In response to long-term treatment with SSRIs, the inhibitory 5-HT1A receptors on serotonin neurons are desensitized, leading to increased serotonin release, which has been proposed as the mechanism of action of SSRIs.13 The genetic variant of the 5-HT1A receptor identified by Lemonde may be incapable of down-regulation following SSRI treatment, which may limit the therapeutic effect of SSRIs in patients with this variant.
Our laboratory used PET to study the 5-HT1A receptor in patients with MDD. We found higher 5-HT1A binding potential (proportional to the total number of available receptors) in antidepressant-naive patients having a major depressive episode than in healthy controls.14 We also found a correlation between the genetic variant of 5-HT1A and the level of 5-HT1A receptor binding in the raphe nuclei, consistent with preclinical studies.

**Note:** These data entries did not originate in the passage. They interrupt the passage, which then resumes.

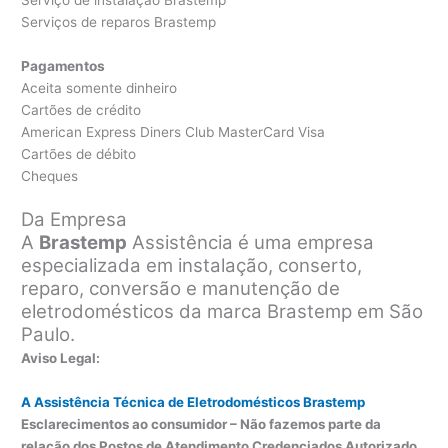
Serviço de instalação Brastemp
Serviços de reparos Brastemp
Pagamentos
Aceita somente dinheiro
Cartões de crédito
American Express Diners Club MasterCard Visa
Cartões de débito
Cheques
Da Empresa
A
Brastemp
Assistência é uma empresa
especializada em instalação, conserto,
reparo, conversão e manutenção de
eletrodomésticos da marca Brastemp em São
Paulo.
Aviso Legal:
A Assistência Técnica de Eletrodomésticos Brastemp
Esclarecimentos ao consumidor – Não fazemos parte da
relação dos Postos de Atendimento Credenciados Autorizado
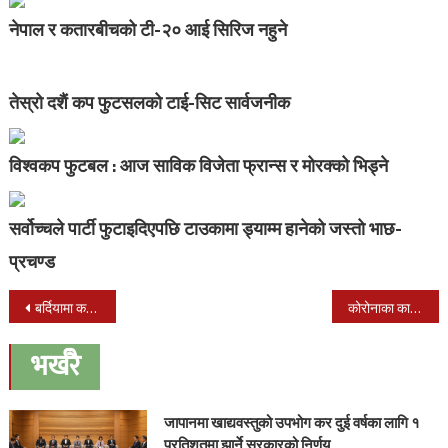
नेपाल र कतारबीचको टी-२० आई सिरिज नहुने
तेस्रो दशैं कप फुटसलको टाई-सिट सार्वजनीक
विश्वकप फुटबल : आज साविक विजेता फ्रान्स र मोरक्को भिड्ने
सर्वोच्चले पार्टी फुटाइदिएपछि टाउकामा ड्याम्म हानेको जस्तो भाछ-
प्रचण्ड
Post
बर्दियामा कर्णाली नदीको तटबन्ध फुट्न थाल्यो
कोरोनाका कारण वीरगन्ज र चितवनमा थप २ जनाको ज्यान गयो
navigation
भर्खरै
जापानमा खाद्यवस्तुको उपभोग कर दुई वर्षका लागि १
प्रतिशतमा झार्ने सरकारको निर्णय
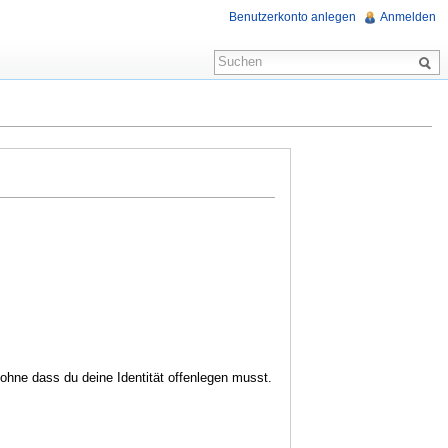
Benutzerkonto anlegen
Anmelden
hne dass du deine Identität offenlegen musst.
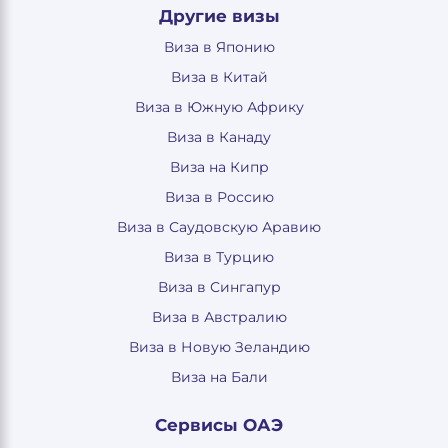
Другие визы
Виза в Японию
Виза в Китай
Виза в Южную Африку
Виза в Канаду
Виза на Кипр
Виза в Россию
Виза в Саудовскую Аравию
Виза в Турцию
Виза в Сингапур
Виза в Австралию
Виза в Новую Зеландию
Виза на Бали
Сервисы ОАЭ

Next, we studied whether baseline 5-HT1A binding would predict outcome after 1 year of antidepressant treatment. In a sample of 22 patients who received naturalistic treatment for MDD, nonremitters had higher 5-HT1A receptor binding across all brain regions at baseline than remitters.15 Thus, both genetic and imaging assessments of the 5-HT1A receptor may be partially predictive of treatment outcome, although this imaging study is limited by nonstandardized treatment--an issue we are addressing in an NIMH-funded prospective study.
The serotonin transporter (SERT) regulates serotonin transmission by facilitating reuptake of serotonin into presynaptic neurons (Figure 1).16 We recently described lower SERT binding in the amygdala and midbrain in patients with MDD than in controls.17 A SPECT study of depressed patients found a correlation between lower SERT binding at baseline in the thalamus/hypothalamus and reduced response to SSRIs.18 This study showed a similar trend between brain stem SERT and treatment response. We also looked at SERT binding as a predictor of remission from MDD in a sample that overlaps that of the 5-HT1A receptor study. We found a trend toward a predictive effect of SERT binding on remission status at 1 year (Figure 2).